I have tried to use the custom design tool by putting all my solvents and their data into a table, and then use them as a covariate factor (cf. the DOE manual). Trying different number of runs, I have to use a lot of runs (>80, JMP suggests 125) to get a reasonable power (0.8) for the PCs and avoid aliasing. For some number of runs, there seems to be partial aliasing of main factors as well as interaction terms. Sometimes, JMP doesn't give my any estimate of power.

 

Is there any smarter way to implement the PCs in my design? Could I ignore the low power for the PCs when using much fewer runs, hoping to a) still detect an effect anyway or b) remove certain non-significant factors and keep the PCs for the next iteration?

 

(JMP 14.0.0)

3 REPLIES 3
PaigeMiller
Diamond | Level 26

The only thing that comes to mind, if you have discrete levels of the solvent PCs rather than continuous levels that you can put exactly where the design says they should go, is to use something called an Optimal design. In layman's terms, it will choose from the available discrete levels of your solvent PCs the combinations that give you something "closest" to an orthogonal design.

 

In SAS, PROC OPTEX will do this for you.

https://documentation.sas.com/?docsetId=qcug&docsetTarget=qcug_optex_toc.htm&docsetVersion=14.2&loca...

--
Paige Miller
doechemist
Calcite | Level 5

Thank you for your input! I will definitely check it out.

 

I just saw, however, that I somehow posted my question here in the SAS community, rather than in the JMP community.

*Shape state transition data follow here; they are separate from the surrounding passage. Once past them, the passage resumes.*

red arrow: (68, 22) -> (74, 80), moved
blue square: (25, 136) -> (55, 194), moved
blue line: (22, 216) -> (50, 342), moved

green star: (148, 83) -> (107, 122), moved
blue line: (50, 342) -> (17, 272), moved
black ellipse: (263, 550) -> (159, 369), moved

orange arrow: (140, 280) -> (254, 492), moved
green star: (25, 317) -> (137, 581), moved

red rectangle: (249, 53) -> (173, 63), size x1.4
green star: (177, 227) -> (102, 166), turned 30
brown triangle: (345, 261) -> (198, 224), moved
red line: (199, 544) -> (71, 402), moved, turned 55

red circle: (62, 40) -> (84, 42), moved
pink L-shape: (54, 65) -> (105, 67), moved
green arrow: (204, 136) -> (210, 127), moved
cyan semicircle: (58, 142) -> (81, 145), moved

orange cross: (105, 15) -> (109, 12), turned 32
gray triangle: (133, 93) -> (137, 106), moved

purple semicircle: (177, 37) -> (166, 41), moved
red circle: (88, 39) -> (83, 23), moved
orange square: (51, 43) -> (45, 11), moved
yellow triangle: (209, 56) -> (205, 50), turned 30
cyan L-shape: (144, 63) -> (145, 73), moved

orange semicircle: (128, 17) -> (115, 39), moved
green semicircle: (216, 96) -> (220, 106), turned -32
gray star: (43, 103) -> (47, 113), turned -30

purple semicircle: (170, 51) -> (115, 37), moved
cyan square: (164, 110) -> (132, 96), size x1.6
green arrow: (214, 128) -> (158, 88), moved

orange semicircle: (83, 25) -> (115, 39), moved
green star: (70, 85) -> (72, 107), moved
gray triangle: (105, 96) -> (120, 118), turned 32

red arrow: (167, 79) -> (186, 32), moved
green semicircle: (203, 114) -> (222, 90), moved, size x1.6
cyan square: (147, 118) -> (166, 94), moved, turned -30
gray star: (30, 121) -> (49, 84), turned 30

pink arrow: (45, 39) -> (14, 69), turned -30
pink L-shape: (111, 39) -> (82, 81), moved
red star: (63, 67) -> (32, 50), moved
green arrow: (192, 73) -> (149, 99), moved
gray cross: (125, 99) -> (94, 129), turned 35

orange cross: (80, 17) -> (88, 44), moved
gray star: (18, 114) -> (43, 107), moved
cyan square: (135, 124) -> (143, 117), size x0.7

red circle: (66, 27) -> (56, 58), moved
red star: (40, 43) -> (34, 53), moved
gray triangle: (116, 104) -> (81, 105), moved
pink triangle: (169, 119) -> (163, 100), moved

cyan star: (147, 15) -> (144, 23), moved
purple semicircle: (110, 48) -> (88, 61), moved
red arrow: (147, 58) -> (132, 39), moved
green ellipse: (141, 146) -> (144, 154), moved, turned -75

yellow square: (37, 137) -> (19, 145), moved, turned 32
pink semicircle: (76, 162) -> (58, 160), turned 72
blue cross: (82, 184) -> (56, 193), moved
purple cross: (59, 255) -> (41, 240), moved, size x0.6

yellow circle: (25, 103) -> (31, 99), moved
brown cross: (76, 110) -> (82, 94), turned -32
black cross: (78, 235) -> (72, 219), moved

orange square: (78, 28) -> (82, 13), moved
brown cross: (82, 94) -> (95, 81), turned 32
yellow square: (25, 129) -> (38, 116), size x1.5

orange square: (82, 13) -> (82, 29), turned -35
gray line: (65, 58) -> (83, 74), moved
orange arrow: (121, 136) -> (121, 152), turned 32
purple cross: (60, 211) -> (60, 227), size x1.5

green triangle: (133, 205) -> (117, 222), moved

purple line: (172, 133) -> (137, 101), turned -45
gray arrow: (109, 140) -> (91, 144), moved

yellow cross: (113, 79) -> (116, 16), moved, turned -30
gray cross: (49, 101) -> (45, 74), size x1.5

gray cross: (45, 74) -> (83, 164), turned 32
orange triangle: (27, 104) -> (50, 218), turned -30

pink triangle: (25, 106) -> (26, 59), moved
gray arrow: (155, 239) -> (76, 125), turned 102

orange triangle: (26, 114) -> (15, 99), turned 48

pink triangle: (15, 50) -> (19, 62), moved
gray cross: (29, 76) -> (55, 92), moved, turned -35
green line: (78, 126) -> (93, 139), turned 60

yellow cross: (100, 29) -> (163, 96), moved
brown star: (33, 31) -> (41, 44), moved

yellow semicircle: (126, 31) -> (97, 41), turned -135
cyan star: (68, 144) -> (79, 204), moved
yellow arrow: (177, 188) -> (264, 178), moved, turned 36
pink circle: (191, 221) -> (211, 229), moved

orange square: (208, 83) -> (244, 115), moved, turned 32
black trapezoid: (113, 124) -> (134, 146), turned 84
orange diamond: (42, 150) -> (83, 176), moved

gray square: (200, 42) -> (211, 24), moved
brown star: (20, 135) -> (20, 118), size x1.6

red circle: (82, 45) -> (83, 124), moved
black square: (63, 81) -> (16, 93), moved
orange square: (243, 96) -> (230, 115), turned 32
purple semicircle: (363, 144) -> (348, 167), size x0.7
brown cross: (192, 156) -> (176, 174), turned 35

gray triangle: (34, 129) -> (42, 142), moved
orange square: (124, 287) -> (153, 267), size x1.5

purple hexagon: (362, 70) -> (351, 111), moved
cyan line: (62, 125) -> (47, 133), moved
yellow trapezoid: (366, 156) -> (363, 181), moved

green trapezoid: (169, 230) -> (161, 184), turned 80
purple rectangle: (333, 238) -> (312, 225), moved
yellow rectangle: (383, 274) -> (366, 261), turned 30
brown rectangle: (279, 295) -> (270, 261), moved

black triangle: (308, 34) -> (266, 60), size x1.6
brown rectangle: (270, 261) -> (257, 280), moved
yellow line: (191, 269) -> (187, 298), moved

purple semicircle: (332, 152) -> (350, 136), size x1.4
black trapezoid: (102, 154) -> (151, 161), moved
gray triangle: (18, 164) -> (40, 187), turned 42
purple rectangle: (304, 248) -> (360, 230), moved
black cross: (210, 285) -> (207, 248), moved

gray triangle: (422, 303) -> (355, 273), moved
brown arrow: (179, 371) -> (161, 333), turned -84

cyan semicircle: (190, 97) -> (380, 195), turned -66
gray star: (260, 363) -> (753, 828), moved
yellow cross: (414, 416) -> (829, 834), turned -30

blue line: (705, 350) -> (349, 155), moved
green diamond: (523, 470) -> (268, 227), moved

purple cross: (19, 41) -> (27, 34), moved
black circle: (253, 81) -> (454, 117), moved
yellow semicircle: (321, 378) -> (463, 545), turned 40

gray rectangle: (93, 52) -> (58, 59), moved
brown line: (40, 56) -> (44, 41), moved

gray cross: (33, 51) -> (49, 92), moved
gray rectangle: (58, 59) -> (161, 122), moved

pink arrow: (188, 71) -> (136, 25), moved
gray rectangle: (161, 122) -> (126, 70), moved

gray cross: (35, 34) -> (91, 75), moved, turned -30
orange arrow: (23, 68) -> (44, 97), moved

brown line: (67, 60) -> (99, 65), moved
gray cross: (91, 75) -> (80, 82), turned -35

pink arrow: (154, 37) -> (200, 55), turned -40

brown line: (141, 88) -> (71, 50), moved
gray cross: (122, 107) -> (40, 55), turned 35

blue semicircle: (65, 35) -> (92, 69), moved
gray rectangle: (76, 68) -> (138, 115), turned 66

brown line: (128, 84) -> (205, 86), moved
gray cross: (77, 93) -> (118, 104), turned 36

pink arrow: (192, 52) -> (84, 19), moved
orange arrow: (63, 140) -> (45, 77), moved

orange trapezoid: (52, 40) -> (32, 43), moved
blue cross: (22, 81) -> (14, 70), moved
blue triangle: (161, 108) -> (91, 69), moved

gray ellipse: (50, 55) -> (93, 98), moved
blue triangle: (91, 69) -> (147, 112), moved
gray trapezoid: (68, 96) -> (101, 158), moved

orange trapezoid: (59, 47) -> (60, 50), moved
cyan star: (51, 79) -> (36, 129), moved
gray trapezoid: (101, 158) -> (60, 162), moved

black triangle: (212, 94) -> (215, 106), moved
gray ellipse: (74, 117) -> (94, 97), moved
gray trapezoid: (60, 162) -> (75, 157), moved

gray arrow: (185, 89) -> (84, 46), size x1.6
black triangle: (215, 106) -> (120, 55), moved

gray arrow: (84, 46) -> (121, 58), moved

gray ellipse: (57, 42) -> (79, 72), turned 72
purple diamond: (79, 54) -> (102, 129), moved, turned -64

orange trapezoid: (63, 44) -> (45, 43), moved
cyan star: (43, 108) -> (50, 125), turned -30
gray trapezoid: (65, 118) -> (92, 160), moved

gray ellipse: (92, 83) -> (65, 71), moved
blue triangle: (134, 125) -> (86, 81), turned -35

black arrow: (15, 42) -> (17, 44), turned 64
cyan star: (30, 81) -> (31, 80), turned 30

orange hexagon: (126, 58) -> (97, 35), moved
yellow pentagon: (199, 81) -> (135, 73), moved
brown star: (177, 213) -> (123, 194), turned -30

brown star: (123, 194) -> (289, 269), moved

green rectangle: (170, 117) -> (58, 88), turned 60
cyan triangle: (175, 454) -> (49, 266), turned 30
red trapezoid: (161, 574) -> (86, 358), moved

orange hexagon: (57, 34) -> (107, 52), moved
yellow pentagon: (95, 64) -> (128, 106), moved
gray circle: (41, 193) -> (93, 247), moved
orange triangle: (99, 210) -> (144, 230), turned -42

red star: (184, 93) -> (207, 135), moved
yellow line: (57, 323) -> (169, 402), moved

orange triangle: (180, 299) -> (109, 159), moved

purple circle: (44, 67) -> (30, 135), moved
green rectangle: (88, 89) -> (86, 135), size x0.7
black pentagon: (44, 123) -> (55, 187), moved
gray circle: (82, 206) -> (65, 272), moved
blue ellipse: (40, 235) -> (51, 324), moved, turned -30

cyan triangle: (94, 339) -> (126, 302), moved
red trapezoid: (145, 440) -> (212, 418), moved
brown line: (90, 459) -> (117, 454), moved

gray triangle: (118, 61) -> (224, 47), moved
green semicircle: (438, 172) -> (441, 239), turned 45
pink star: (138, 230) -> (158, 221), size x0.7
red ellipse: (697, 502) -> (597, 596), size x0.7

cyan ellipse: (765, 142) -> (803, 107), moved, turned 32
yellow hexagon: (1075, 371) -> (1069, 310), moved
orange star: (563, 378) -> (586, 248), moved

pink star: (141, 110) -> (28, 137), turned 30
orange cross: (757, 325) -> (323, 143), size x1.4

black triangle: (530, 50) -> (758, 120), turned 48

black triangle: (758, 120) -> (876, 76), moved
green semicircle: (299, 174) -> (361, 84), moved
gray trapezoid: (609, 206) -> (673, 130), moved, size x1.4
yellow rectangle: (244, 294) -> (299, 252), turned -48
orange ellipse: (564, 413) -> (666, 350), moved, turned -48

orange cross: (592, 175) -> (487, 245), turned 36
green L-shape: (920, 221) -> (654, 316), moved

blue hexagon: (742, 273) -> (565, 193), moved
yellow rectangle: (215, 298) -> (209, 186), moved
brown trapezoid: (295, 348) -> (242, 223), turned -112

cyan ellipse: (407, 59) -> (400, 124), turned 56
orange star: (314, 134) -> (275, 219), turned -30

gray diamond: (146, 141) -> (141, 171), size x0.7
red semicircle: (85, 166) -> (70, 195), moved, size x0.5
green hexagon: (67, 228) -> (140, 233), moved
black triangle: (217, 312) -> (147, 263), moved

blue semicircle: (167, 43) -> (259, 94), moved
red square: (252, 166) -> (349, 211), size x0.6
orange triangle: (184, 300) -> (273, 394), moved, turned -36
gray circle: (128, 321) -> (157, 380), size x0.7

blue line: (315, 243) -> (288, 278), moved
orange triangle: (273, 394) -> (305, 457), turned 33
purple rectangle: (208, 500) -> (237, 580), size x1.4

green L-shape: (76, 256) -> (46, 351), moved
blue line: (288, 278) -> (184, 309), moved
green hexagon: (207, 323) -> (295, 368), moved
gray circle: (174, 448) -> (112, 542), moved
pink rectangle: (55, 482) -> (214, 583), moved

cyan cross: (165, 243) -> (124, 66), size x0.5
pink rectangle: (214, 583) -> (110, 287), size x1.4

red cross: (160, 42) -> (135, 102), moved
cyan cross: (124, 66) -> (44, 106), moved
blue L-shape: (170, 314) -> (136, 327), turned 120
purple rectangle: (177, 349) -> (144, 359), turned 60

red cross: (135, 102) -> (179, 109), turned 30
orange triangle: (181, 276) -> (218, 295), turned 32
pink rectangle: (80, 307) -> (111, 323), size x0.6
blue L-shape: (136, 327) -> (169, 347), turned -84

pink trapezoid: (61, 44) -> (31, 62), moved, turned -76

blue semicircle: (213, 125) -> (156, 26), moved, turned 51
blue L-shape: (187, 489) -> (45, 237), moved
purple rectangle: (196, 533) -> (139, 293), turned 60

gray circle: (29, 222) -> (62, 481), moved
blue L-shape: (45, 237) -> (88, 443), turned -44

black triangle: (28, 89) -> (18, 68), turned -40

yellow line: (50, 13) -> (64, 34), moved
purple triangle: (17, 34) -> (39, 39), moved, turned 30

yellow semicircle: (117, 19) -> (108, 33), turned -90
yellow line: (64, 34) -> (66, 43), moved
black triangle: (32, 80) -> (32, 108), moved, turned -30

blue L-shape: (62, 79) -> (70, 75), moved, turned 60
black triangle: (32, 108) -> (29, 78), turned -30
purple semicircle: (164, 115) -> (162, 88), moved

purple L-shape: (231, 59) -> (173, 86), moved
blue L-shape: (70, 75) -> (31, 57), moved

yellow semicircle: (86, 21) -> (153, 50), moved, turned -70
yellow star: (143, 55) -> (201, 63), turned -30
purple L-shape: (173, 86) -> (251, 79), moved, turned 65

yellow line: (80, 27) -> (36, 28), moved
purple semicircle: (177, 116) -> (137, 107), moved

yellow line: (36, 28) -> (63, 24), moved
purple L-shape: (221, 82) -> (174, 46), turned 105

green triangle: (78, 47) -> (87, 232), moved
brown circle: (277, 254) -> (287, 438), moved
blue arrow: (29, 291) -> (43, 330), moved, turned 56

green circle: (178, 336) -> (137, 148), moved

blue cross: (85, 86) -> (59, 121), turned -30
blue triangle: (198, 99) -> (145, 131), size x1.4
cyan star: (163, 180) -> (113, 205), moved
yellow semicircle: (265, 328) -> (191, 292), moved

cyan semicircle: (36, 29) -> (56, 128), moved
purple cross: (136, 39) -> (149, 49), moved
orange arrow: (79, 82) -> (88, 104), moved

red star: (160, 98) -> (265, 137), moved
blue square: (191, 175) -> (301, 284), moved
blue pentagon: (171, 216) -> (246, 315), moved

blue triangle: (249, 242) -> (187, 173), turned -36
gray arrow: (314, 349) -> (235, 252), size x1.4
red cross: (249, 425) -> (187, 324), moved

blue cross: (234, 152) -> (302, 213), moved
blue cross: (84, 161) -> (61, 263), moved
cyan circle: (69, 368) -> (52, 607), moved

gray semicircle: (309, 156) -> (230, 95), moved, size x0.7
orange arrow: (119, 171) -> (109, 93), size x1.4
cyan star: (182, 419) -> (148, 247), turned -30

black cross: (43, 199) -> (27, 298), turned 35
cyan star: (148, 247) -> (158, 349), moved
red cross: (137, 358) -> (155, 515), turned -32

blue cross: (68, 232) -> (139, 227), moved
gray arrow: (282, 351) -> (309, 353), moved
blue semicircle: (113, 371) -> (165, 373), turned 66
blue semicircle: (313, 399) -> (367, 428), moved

I've reposted my question the place I originally intended: https://community.jmp.com/t5/Discussions/How-to-best-use-discrete-principal-component-data-points-in...

PaigeMiller
Diamond | Level 26

Hello, @doechemist

 

Wouldn't the answer apply also to JMP? I don't know how to create an Optimal design in JMP, but I can use that Google thing and it's pretty clear that JMP does create Optimal designs.